Leave every picture out and write out the records below exactly.

::::::::

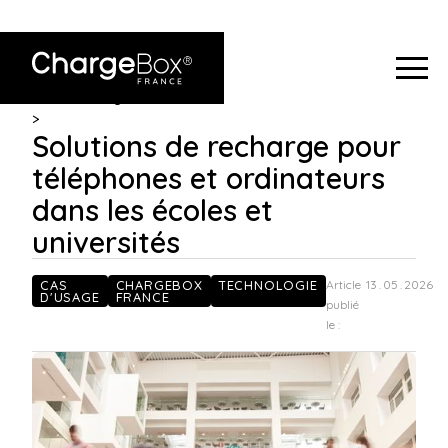
ChargeBox
Solutions de recharge pour téléphones et
France
>
Blog
ordinateurs dans les écoles et universités
>
Solutions de recharge pour
téléphones et ordinateurs
dans les écoles et
universités
CAS
CHARGEBOX
TECHNOLOGIE
Article
13
.
05
.
2026
D'USAGE
FRANCE
publié
le :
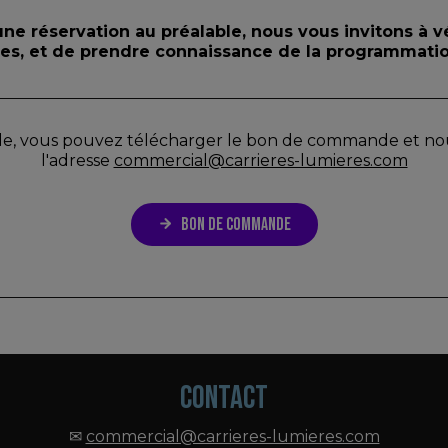
cune réservation au préalable, nous vous invitons à vé
es, et de prendre connaissance de la programmatio
 vous pouvez télécharger le bon de commande et nous
l'adresse
commercial@carrieres-lumieres.com
BON DE COMMANDE
CONTACT
✉
commercial@carrieres-lumieres.com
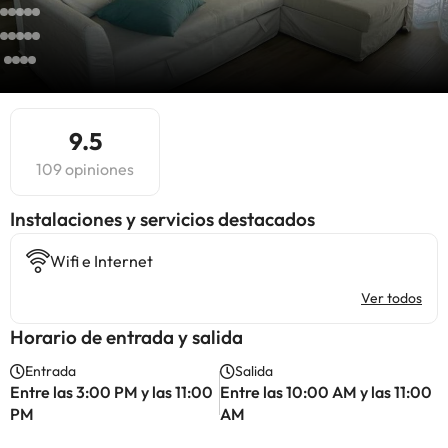
9.5
109 opiniones
Instalaciones y servicios destacados
Wifi e Internet
Ver todos
Horario de entrada y salida
Entrada
Salida
Entre las 3:00 PM y las 11:00
Entre las 10:00 AM y las 11:00
PM
AM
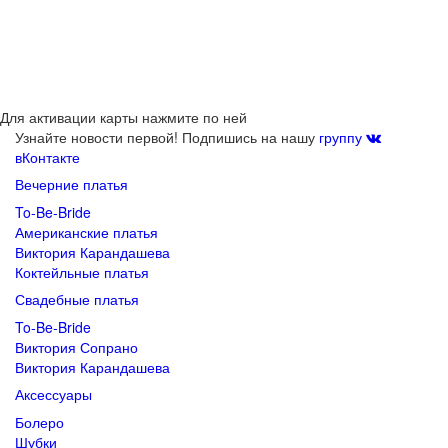
Для активации карты нажмите по ней
Узнайте новости первой! Подпишись на нашу
группу
вКонтакте
Вечерние платья
To-Be-Bride
Американские платья
Виктория Карандашева
Коктейльные платья
Свадебные платья
To-Be-Bride
Виктория Сопрано
Виктория Карандашева
Аксессуары
Болеро
Шубки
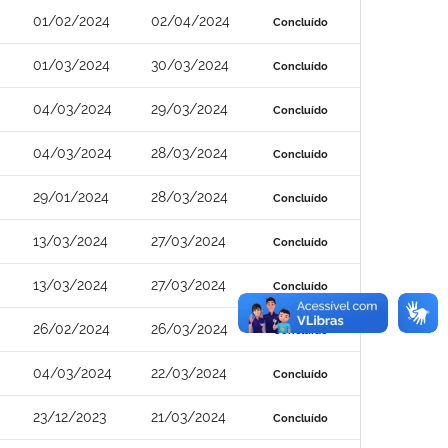
01/02/2024
02/04/2024
Concluído
01/03/2024
30/03/2024
Concluído
04/03/2024
29/03/2024
Concluído
04/03/2024
28/03/2024
Concluído
29/01/2024
28/03/2024
Concluído
13/03/2024
27/03/2024
Concluído
13/03/2024
27/03/2024
Concluído
26/02/2024
26/03/2024
Concluído
04/03/2024
22/03/2024
Concluído
23/12/2023
21/03/2024
Concluído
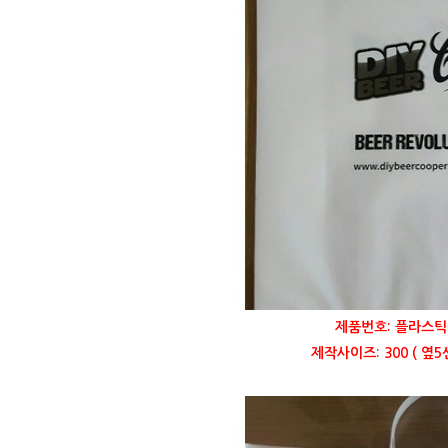
제품번호: 플라스틱 
제작사이즈: 300 ( 옆5센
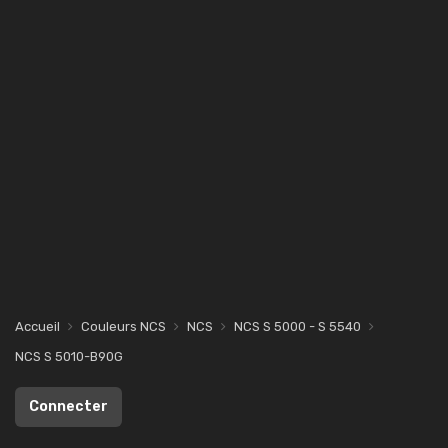
Accueil
Couleurs NCS
NCS
NCS S 5000 - S 5540
NCS S 5010-B90G
Connecter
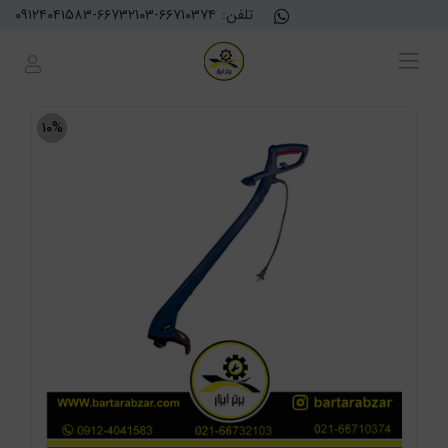
تلفن:
۰۹۱۲۴۰۴۱۵۸۳-۶۶۷۳۲۱۰۳-۶۶۷۱۰۳۷۴
۱۰%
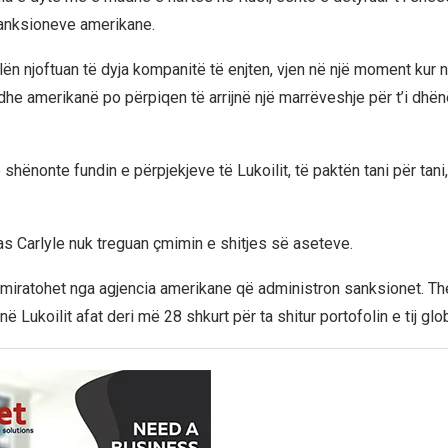
anksioneve amerikane.
cilën njoftuan të dyja kompanitë të enjten, vjen në një moment kur 
dhe amerikanë po përpiqen të arrijnë një marrëveshje për t’i dhën
ë shënonte fundin e përpjekjeve të Lukoilit, të paktën tani për tani,
as Carlyle nuk treguan çmimin e shitjes së aseteve.
ë miratohet nga agjencia amerikane që administron sanksionet. Th
në Lukoilit afat deri më 28 shkurt për ta shitur portofolin e tij glob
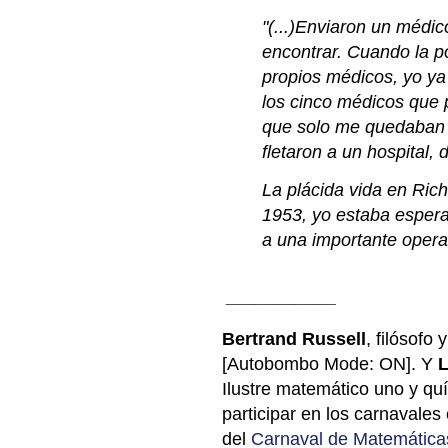
"(...)Enviaron un médi
encontrar. Cuando la po
propios médicos, yo ya
los cinco médicos que 
que solo me quedaban 
fletaron a un hospital,
La plácida vida en Ric
1953, yo estaba espera
a una importante operac
___________
Bertrand Russell
, filósofo
[
Autobombo Mode: ON]. Y
L
Ilustre matemático uno y qu
participar en los carnavales
del
Carnaval de Matemática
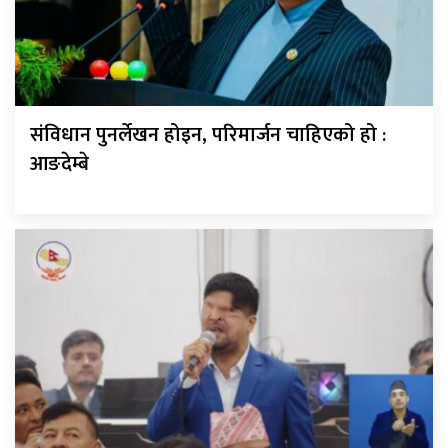
संविधान पुनर्लेखन होइन, परिमार्जन चाहिएको हो :
आङदेम्बे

::::::::

▶ _Answer_:
ChargeBox
Solutions de recharge pour téléphones et
France
>
Blog
ordinateurs dans les écoles et universités
>
Solutions de recharge pour
téléphones et ordinateurs
dans les écoles et
universités
CAS
CHARGEBOX
TECHNOLOGIE
Article
13
.
05
.
2026
D'USAGE
FRANCE
publié
le :
cune réservation au préalable, nous vous invitons à vé
es, et de prendre connaissance de la programmatio
 vous pouvez télécharger le bon de commande et nous
l'adresse
commercial@carrieres-lumieres.com
BON DE COMMANDE
CONTACT
✉
commercial@carrieres-lumieres.com
9.5
109 opiniones
Instalaciones y servicios destacados
Wifi e Internet
Ver todos
Horario de entrada y salida
Entrada
Salida
Entre las 3:00 PM y las 11:00
Entre las 10:00 AM y las 11:00
PM
AM
Для активации карты нажмите по ней
Узнайте новости первой! Подпишись на нашу
группу
вКонтакте
Вечерние платья
To-Be-Bride
Американские платья
Виктория Карандашева
Коктейльные платья
Свадебные платья
To-Be-Bride
Виктория Сопрано
Виктория Карандашева
Аксессуары
Болеро
Шубки
01/02/2024
02/04/2024
Concluído
01/03/2024
30/03/2024
Concluído
04/03/2024
29/03/2024
Concluído
04/03/2024
28/03/2024
Concluído
29/01/2024
28/03/2024
Concluído
13/03/2024
27/03/2024
Concluído
13/03/2024
27/03/2024
Concluído
26/02/2024
26/03/2024
Concluído
04/03/2024
22/03/2024
Concluído
23/12/2023
21/03/2024
Concluído
제품번호: 플라스틱 
제작사이즈: 300 ( 옆5센
Accueil
Couleurs NCS
NCS
NCS S 5000 - S 5540
NCS S 5010-B90G
Connecter
تلفن:
۰۹۱۲۴۰۴۱۵۸۳-۶۶۷۳۲۱۰۳-۶۶۷۱۰۳۷۴
۱۰%
anksioneve amerikane.
cilën njoftuan të dyja kompanitë të enjten, vjen në një moment kur 
dhe amerikanë po përpiqen të arrijnë një marrëveshje për t’i dhën
ë shënonte fundin e përpjekjeve të Lukoilit, të paktën tani për tani,
as Carlyle nuk treguan çmimin e shitjes së aseteve.
ë miratohet nga agjencia amerikane që administron sanksionet. Th
në Lukoilit afat deri më 28 shkurt për ta shitur portofolin e tij glob
"(...)Enviaron un médi
encontrar. Cuando la po
propios médicos, yo ya
los cinco médicos que 
que solo me quedaban 
fletaron a un hospital,
La plácida vida en Ric
1953, yo estaba espera
a una importante operac
___________
Bertrand Russell
, filósofo
[
Autobombo Mode: ON]. Y
L
Ilustre matemático uno y qu
participar en los carnavales
del
Carnaval de Matemática
संविधान पुनर्लेखन होइन, परिमार्जन चाहिएको हो :
आङदेम्बे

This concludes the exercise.